- [Problem details]: Set down, please, the line that contains "vates and Smart Control of" and every line that follows it to the end of the records, exactly; do not include pictures.

- [Listed records]:
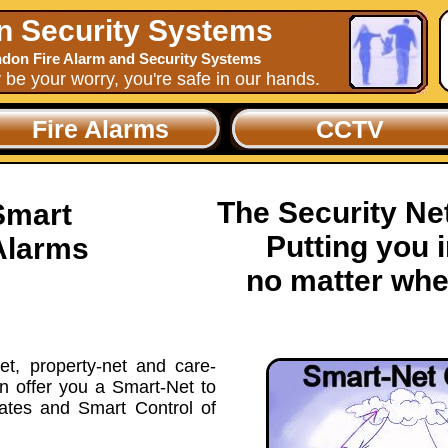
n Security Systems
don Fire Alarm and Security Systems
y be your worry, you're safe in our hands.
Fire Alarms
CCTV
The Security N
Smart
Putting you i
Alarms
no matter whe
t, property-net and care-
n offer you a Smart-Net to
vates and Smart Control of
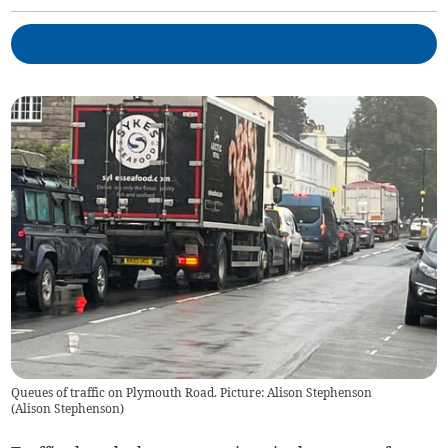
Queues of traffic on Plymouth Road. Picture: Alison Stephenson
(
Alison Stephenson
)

- [Output of the task]:
vates and Smart Control of
Queues of traffic on Plymouth Road. Picture: Alison Stephenson
(
Alison Stephenson
)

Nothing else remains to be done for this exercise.